Exercise aim
Exactly as given, write out all the entries again.

Extracted information
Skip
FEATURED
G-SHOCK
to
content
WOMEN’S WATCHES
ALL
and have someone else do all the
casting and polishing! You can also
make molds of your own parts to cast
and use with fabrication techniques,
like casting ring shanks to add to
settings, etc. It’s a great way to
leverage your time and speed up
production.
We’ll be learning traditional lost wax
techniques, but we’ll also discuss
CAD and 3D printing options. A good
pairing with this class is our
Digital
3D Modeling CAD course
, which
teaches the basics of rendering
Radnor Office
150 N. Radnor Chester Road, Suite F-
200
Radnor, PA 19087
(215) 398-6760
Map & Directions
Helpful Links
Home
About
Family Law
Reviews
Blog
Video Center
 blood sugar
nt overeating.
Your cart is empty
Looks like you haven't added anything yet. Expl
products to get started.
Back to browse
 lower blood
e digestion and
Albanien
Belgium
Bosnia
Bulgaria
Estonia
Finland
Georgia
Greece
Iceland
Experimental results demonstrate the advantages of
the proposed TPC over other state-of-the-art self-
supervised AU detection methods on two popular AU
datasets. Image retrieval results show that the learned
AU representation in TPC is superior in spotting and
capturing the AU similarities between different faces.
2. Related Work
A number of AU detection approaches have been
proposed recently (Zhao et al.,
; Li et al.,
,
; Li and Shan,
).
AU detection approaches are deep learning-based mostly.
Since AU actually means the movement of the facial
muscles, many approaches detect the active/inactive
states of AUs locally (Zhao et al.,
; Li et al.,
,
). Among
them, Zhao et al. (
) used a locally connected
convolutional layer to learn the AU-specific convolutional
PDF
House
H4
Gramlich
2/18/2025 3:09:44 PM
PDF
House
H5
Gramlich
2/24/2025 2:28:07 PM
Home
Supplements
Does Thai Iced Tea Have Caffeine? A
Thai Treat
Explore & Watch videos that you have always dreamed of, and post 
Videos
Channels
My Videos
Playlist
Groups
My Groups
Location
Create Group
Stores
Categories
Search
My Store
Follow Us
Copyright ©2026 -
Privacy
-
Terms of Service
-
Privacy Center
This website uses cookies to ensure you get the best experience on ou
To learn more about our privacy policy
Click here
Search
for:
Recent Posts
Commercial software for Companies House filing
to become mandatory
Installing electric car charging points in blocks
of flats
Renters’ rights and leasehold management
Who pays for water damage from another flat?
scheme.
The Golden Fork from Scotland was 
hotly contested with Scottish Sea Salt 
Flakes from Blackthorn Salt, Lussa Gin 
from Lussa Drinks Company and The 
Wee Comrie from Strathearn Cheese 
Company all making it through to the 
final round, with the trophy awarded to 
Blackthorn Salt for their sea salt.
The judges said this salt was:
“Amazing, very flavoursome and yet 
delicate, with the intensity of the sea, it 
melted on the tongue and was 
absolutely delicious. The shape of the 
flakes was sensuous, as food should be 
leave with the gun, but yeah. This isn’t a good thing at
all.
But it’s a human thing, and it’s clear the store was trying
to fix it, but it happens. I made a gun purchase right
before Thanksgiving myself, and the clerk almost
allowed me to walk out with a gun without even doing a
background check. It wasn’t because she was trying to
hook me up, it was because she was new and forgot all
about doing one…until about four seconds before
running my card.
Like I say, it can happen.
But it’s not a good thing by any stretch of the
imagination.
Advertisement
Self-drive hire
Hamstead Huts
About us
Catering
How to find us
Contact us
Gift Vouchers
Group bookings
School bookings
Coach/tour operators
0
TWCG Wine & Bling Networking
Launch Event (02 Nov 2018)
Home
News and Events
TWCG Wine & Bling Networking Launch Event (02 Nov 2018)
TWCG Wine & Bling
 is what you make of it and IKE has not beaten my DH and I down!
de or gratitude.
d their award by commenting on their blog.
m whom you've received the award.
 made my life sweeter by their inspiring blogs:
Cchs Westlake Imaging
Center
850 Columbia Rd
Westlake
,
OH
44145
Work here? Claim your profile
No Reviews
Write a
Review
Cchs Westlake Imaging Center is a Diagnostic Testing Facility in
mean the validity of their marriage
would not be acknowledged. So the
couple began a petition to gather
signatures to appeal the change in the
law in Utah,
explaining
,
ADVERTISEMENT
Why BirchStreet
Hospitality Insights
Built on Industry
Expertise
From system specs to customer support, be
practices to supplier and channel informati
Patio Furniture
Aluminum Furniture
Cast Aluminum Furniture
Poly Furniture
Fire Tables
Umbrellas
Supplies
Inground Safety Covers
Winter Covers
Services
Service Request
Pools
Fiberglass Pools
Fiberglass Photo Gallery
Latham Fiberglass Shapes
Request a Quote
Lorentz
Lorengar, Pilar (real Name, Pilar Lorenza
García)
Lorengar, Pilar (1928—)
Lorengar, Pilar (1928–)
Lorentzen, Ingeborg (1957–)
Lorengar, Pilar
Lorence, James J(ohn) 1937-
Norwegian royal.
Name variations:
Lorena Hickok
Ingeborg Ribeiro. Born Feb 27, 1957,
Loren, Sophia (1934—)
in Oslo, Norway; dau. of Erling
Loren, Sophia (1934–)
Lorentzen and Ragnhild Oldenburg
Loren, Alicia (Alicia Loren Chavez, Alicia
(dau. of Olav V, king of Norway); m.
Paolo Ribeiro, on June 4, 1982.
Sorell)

Worked solution
Skip
FEATURED
G-SHOCK
to
content
WOMEN’S WATCHES
ALL
and have someone else do all the
casting and polishing! You can also
make molds of your own parts to cast
and use with fabrication techniques,
like casting ring shanks to add to
settings, etc. It’s a great way to
leverage your time and speed up
production.
We’ll be learning traditional lost wax
techniques, but we’ll also discuss
CAD and 3D printing options. A good
pairing with this class is our
Digital
3D Modeling CAD course
, which
teaches the basics of rendering
Radnor Office
150 N. Radnor Chester Road, Suite F-
200
Radnor, PA 19087
(215) 398-6760
Map & Directions
Helpful Links
Home
About
Family Law
Reviews
Blog
Video Center
 blood sugar
nt overeating.
Your cart is empty
Looks like you haven't added anything yet. Expl
products to get started.
Back to browse
 lower blood
e digestion and
Albanien
Belgium
Bosnia
Bulgaria
Estonia
Finland
Georgia
Greece
Iceland
Experimental results demonstrate the advantages of
the proposed TPC over other state-of-the-art self-
supervised AU detection methods on two popular AU
datasets. Image retrieval results show that the learned
AU representation in TPC is superior in spotting and
capturing the AU similarities between different faces.
2. Related Work
A number of AU detection approaches have been
proposed recently (Zhao et al.,
; Li et al.,
,
; Li and Shan,
).
AU detection approaches are deep learning-based mostly.
Since AU actually means the movement of the facial
muscles, many approaches detect the active/inactive
states of AUs locally (Zhao et al.,
; Li et al.,
,
). Among
them, Zhao et al. (
) used a locally connected
convolutional layer to learn the AU-specific convolutional
PDF
House
H4
Gramlich
2/18/2025 3:09:44 PM
PDF
House
H5
Gramlich
2/24/2025 2:28:07 PM
Home
Supplements
Does Thai Iced Tea Have Caffeine? A
Thai Treat
Explore & Watch videos that you have always dreamed of, and post 
Videos
Channels
My Videos
Playlist
Groups
My Groups
Location
Create Group
Stores
Categories
Search
My Store
Follow Us
Copyright ©2026 -
Privacy
-
Terms of Service
-
Privacy Center
This website uses cookies to ensure you get the best experience on ou
To learn more about our privacy policy
Click here
Search
for:
Recent Posts
Commercial software for Companies House filing
to become mandatory
Installing electric car charging points in blocks
of flats
Renters’ rights and leasehold management
Who pays for water damage from another flat?
scheme.
The Golden Fork from Scotland was 
hotly contested with Scottish Sea Salt 
Flakes from Blackthorn Salt, Lussa Gin 
from Lussa Drinks Company and The 
Wee Comrie from Strathearn Cheese 
Company all making it through to the 
final round, with the trophy awarded to 
Blackthorn Salt for their sea salt.
The judges said this salt was:
“Amazing, very flavoursome and yet 
delicate, with the intensity of the sea, it 
melted on the tongue and was 
absolutely delicious. The shape of the 
flakes was sensuous, as food should be 
leave with the gun, but yeah. This isn’t a good thing at
all.
But it’s a human thing, and it’s clear the store was trying
to fix it, but it happens. I made a gun purchase right
before Thanksgiving myself, and the clerk almost
allowed me to walk out with a gun without even doing a
background check. It wasn’t because she was trying to
hook me up, it was because she was new and forgot all
about doing one…until about four seconds before
running my card.
Like I say, it can happen.
But it’s not a good thing by any stretch of the
imagination.
Advertisement
Self-drive hire
Hamstead Huts
About us
Catering
How to find us
Contact us
Gift Vouchers
Group bookings
School bookings
Coach/tour operators
0
TWCG Wine & Bling Networking
Launch Event (02 Nov 2018)
Home
News and Events
TWCG Wine & Bling Networking Launch Event (02 Nov 2018)
TWCG Wine & Bling
 is what you make of it and IKE has not beaten my DH and I down!
de or gratitude.
d their award by commenting on their blog.
m whom you've received the award.
 made my life sweeter by their inspiring blogs:
Cchs Westlake Imaging
Center
850 Columbia Rd
Westlake
,
OH
44145
Work here? Claim your profile
No Reviews
Write a
Review
Cchs Westlake Imaging Center is a Diagnostic Testing Facility in
mean the validity of their marriage
would not be acknowledged. So the
couple began a petition to gather
signatures to appeal the change in the
law in Utah,
explaining
,
ADVERTISEMENT
Why BirchStreet
Hospitality Insights
Built on Industry
Expertise
From system specs to customer support, be
practices to supplier and channel informati
Patio Furniture
Aluminum Furniture
Cast Aluminum Furniture
Poly Furniture
Fire Tables
Umbrellas
Supplies
Inground Safety Covers
Winter Covers
Services
Service Request
Pools
Fiberglass Pools
Fiberglass Photo Gallery
Latham Fiberglass Shapes
Request a Quote
Lorentz
Lorengar, Pilar (real Name, Pilar Lorenza
García)
Lorengar, Pilar (1928—)
Lorengar, Pilar (1928–)
Lorentzen, Ingeborg (1957–)
Lorengar, Pilar
Lorence, James J(ohn) 1937-
Norwegian royal.
Name variations:
Lorena Hickok
Ingeborg Ribeiro. Born Feb 27, 1957,
Loren, Sophia (1934—)
in Oslo, Norway; dau. of Erling
Loren, Sophia (1934–)
Lorentzen and Ragnhild Oldenburg
Loren, Alicia (Alicia Loren Chavez, Alicia
(dau. of Olav V, king of Norway); m.
Paolo Ribeiro, on June 4, 1982.
Sorell)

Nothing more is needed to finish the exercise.